Sulla sufficienza dei verbali omissivi ci è un'ampia giurisprudenza tanto che si può dare per scontato il deposito, fermo restando che l'oscuramento sia legittimo. Nelle richieste d'indennizzo, il quadro si modifica in riferimento al materiale raccolto ed ai fatti perchè non si discute alla ritualità del deposito quanto la completezza del quadro accusatorio: mentre per le richieste di misura cautelare il quadro è selezionato, il Pm non ha più possibilità di tornare indietro perchè se allargasse tutte le dichiarazioni, violerebbe il segreto. Unica eccezione fu la sentenza del 1991n. 145 della Corte Costituzionale di fronte alla questione se il Giudice per le indagini preliminari (Gip) non volesse allegare certi atti, stabilì che il Pm non poteva sottrarre elementi d'indagine quando sono fondati e cioè senza alcuna possibilità di scelta. Diverso è il caso in cui il Pm ha chiesto dei fatti sul rinvio a giudizio mentre l'indagine è in corso, ad es. nel corso di un processo può rifiutarsi di depositare delle dichiarazioni.

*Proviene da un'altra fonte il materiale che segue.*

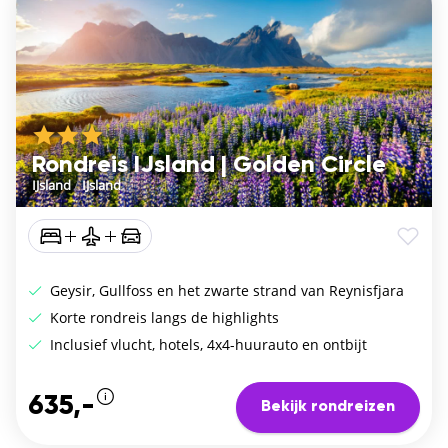
Rondreis IJsland | Golden Circle
IJsland
/
IJsland
Geysir, Gullfoss en het zwarte strand van Reynisfjara
Korte rondreis langs de highlights
Inclusief vlucht, hotels, 4x4-huurauto en ontbijt
635,-
Bekijk rondreizen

Concludendo, avvocatura e magistratura devono collaborare per migliorare la qualità della giurisdizione in modo da prevenire gli errori giudiziari di fronte ai processi che hanno una storia “già scritta”. Ciò non vuole essere un atto di accusa ma è fuori dubbio che in questo periodo sono stati compiuti degli errori madornali come ad es. sulla strage di via D'Amelio dove la Procura di Caltanissetta vuole mettere in discussione i sette ergastoli in Sicilia a persone ritenute innocenti dalle rivelazioni di Spatuzza. Il Pm stabilisce gli atti di accusa, e ciò può rappresentare, almeno dal punto di vista della difesa, una gestione spregiudicata che, però, non è nulla in confronto al potere contrattuale del pentito che rischia di cadere nell'esibizionismo mediatico, ritornando ancora una volta su uno di quei temi già discussi in passato (interferenze tra mass media e processo penale).